Le grand atout de Sanglantes confessions est à l’évidence son casting. Originellement, Grosbard avait imaginé une confrontation entre Robert Duvall et Gene Hackman, deux acteurs avec lesquels il avait travaillé à Broadway. Finalement, le second sera remplacé par Robert De Niro, à peine sorti du tournage de Raging Bull. Ce remplacement nous offre l’opportunité d’une rencontre unique. Si De Niro et Duvall avaient partagé l’affiche du Parrain, 2e partie, ils n’y avaient évidemment aucune scène en commun, voici donc la première et dernière fois que ces deux monstres sacrés apparaissent ensemble à l’écran, comme un symbole de l’âge d’or du Nouvel Hollywood, faisant de Sanglantes confessions une forme de film testamentaire de cette époque, un point final discret de ce moment d’ébullition artistique majeur. Leur rencontre est à la hauteur des attentes qu’elle peut susciter. Au-delà de leur charisme naturel, de leur implication évidente et de la justesse de leur interprétation, ce sont leurs confrontations directes qui font le prix de Sanglantes confessions. Il faut louer, par exemple, l’intensité et la qualité de leurs silences dans la scène du confessionnal et de manière générale ce qu’ils font passer entre eux, et sous les yeux du spectateur, par leur simple visage. C’est flagrant dans les deux scènes d’introduction et de conclusion - le film se construisant comme un grand flash-back - qui nous montre les deux personnages vieillissants, voire mourant dans le cas de Desmond. Ces deux séquences existent au moins autant pour ce qui s’y dit que pour ce qui ne s’y dit pas, étoffant largement la peinture des deux protagonistes principaux, en quelques minutes.

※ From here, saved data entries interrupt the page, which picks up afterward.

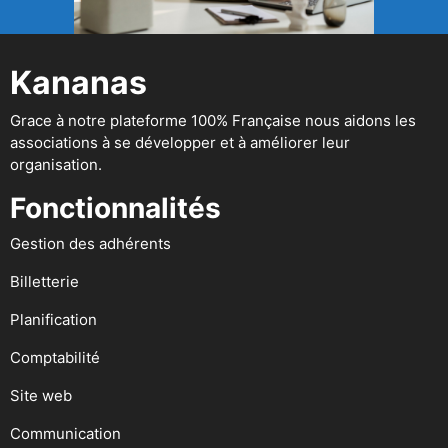
Kananas
Grace à notre plateforme 100% Française nous aidons les
associations à se développer et à améliorer leur
organisation.
Fonctionnalités
Gestion des adhérents
Billetterie
Planification
Comptabilité
Site web
Communication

On pourrait d’ailleurs qualifier toutes les séquences - ou presque -– de Sanglantes confessions de remarquable. Le soin apporté à chacun des décors, la discrétion et l’efficacité de la mise en scène font que chacune d’elles marquent et impriment longtemps la rétine et l’esprit. On pense par exemple à la longue séquence du mariage en ouverture, où Grosbard parvient à capter et dépeindre de nombreux personnages en quelques images, dans un décor aussi fastueux que précis. Sans exubérance, le film flirte avec la perfection, tant par la réussite de sa narration policière que par sa peinture d’une époque, et aussi et surtout par l’impeccable direction d’acteurs que nous offre le cinéaste. Il est même tentant, c’est mon cas, de penser que Sanglantes confessions est le meilleur film de son auteur, plus réussi que le pourtant célébré Récidiviste. Il est aussi un des plus exemplaires néo-Noir. Il est enfin l’un des plus brillants films concluant la période bénie du Nouvel Hollywood. Autant de raisons de le voir ou de le revoir, et de lui donner la place qu’il aurait toujours dû avoir dans l’histoire du cinéma américain.